Rating: 2/5
A New York Italian restaurant, your best girlfriends, wine, and dessert – what else do you need? The premise of Book Club: An Evening at Franc’s is promising.
Franc is a successful third-generation owner of the restaurant named after its founder. She has what it takes to run a business and develop strong customer relationships, but is immature and tentative about romantic entanglements. A group of white, middle-class women “take refuge” from the bumps and lumps of their everyday lives in monthly book club meetings at Franc’s where the focus is less on the books and more on the fun and frustration of being modern women.

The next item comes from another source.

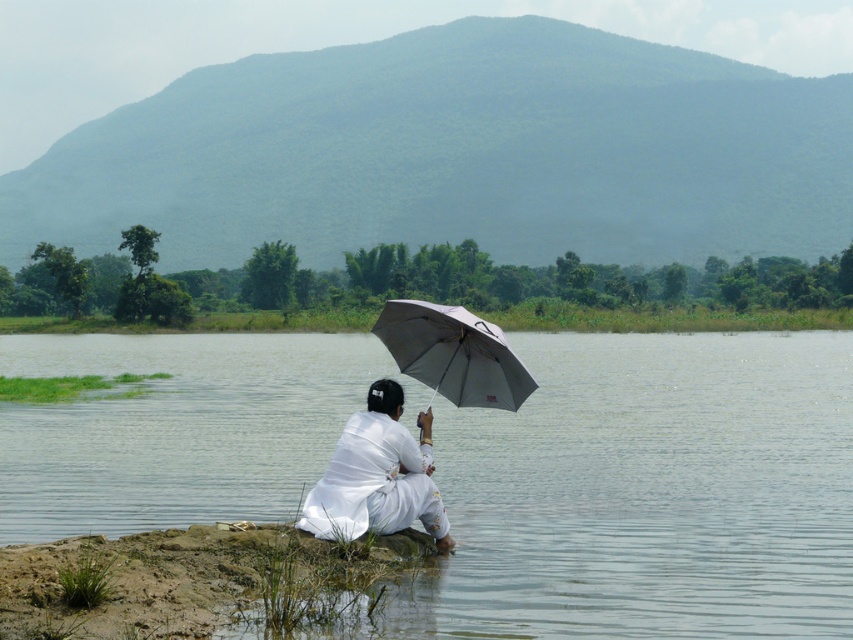 Question: Can you confirm if white matte fabric at center is positioned above gray matte umbrella at center?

The potential to see yourself (and your friends) in these women – to laugh, love, or cry with them, to be jealous of them or indignant on their behalf should be enough to draw you in. Unfortunately, it isn’t. While author Jeannette Dashiell is well-intentioned, her realization of the characters and their stories falls short of the vision. For women that have been friends for 10 years, none of the characters seem to really know or care about each other. There is one allusion to three or four of the girls “being there” for another during a particularly difficult time, but there is no sense of history or deeply shared emotion among the group. They are mostly rather flat characters who we are told much about but who we don’t see doing much. A classic case of too much telling, not enough showing. Rather than a story where characters and relationships are explored and developed, Book Club reads more like stage direction or script notes. It is easy to visualize the text brought to life in a romantic-comedy tv series, but as a read it never quite manages to live up to the promise.
Book Club: An Evening at Franc’s is introduced as the first in a series. Perhaps the writing will mature and the characters grow as the author finds her writing legs, but I won’t be checking in to find out.